_Records for processing_
◆ ◆ ◆

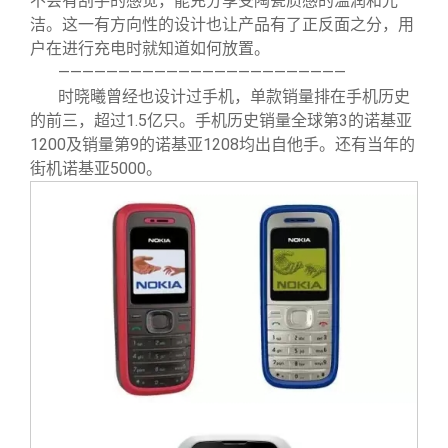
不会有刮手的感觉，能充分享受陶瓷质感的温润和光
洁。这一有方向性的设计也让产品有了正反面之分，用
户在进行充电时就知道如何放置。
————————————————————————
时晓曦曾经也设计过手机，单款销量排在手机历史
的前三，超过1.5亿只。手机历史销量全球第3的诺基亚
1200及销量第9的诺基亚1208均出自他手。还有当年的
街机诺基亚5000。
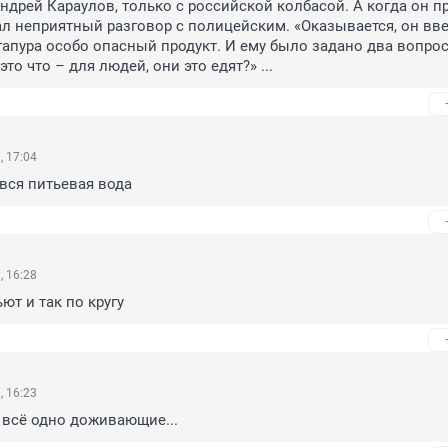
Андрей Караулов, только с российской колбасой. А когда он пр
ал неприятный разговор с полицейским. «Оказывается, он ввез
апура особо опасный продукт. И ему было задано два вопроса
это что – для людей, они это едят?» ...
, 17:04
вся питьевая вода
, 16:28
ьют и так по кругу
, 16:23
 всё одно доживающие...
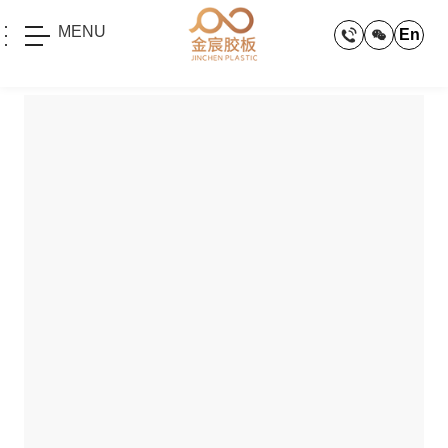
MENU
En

◆ ◆ ◆

_Work required_
Restate the whole listing above exactly, except for its images.

_Output of the exercise_
不会有刮手的感觉，能充分享受陶瓷质感的温润和光
洁。这一有方向性的设计也让产品有了正反面之分，用
户在进行充电时就知道如何放置。
————————————————————————
时晓曦曾经也设计过手机，单款销量排在手机历史
的前三，超过1.5亿只。手机历史销量全球第3的诺基亚
1200及销量第9的诺基亚1208均出自他手。还有当年的
街机诺基亚5000。
Андрей Караулов, только с российской колбасой. А когда он пр
ал неприятный разговор с полицейским. «Оказывается, он ввез
апура особо опасный продукт. И ему было задано два вопроса
это что – для людей, они это едят?» ...
, 17:04
вся питьевая вода
, 16:28
ьют и так по кругу
, 16:23
 всё одно доживающие...
MENU
En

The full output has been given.